With or without intending it, our clicks, comments, and shares contribute to animal abuse. Animals featured in the content are frightened, sickened, injured, traumatized, and even killed, and they are not the only ones who suffer. The revenue generated by views and shares incentivizes creators and copycats to create even more cruelty content, harming additional animals. Comments, even critical or condemning ones, increase the algorithmic visibility of the content. It is also possible that exposure to animal abuse content may normalize violence toward animals in the minds of viewers and make them more accepting of real-world animal abuse. Comments like “I want one” show that these videos may also motivate viewers to acquire inappropriate animals as companions, leading to even more animal suffering.
The report notes that, when volunteers reported animal abuse videos through the platforms’ reporting features, platforms frequently failed to remove the content. Perhaps this is unsurprising, given the amount of revenue this content generates for the platforms and the difficulty of policing it. Still, it may not be in platforms’ best interest to continue to let it run rampant. Hosting criminally abusive content could land platforms in hot water in certain jurisdictions, and being known as lax on animal abuse could damage their reputations and their ability to compete with others. Furthermore, if advertisers were aware of the type of content their ads were running on, the platforms could lose their business and ad revenue.
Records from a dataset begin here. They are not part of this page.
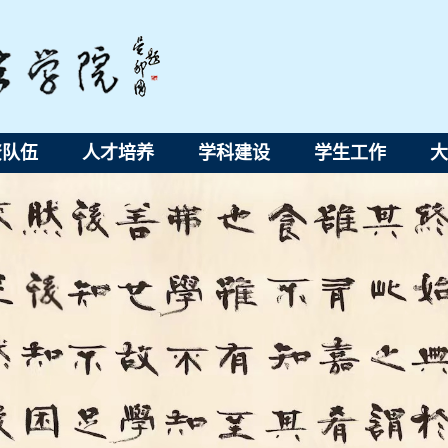
资队伍
人才培养
学科建设
学生工作
大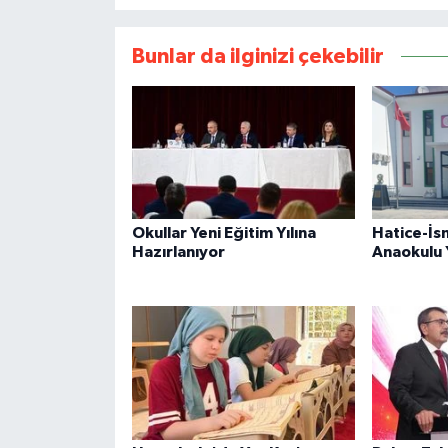
Bunlar da ilginizi çekebilir
Okullar Yeni Eğitim Yılına
Hatice-İs
Hazırlanıyor
Anaokulu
The SMACC report has clear recommendations on how to improve platforms’ policing of animal abuse content. The coalition recommends that platforms:
- Develop clearer, standardized content rules regarding what constitutes cruelty content
- Be more responsive to viewer reports of cruelty content
- Implement monitoring systems to detect and remove cruelty content that do not rely on viewer reporting
- Differentiate between cruelty content and legitimate animal welfare content depicting animal suffering
- Partner with experts to identify and remove cruelty content
As animal advocates, we can help by:
- Notifying advertisers that their ads are running on abuse videos
- Reporting videos through platforms’ existing reporting features
- Signing these petitions
- Avoiding accidentally promoting cruelty content by clicking, viewing, commenting, or sharing
Cruel content, with its cascade of animal suffering, should be absolutely unacceptable to social media platforms. They have the means to do better at scrubbing it, and it’s time for them to take responsibility and stop making excuses for profiting from violence. As animal advocates, we can use our influence to push platforms in the right direction, through pressure campaigns and other creative forms of advocacy.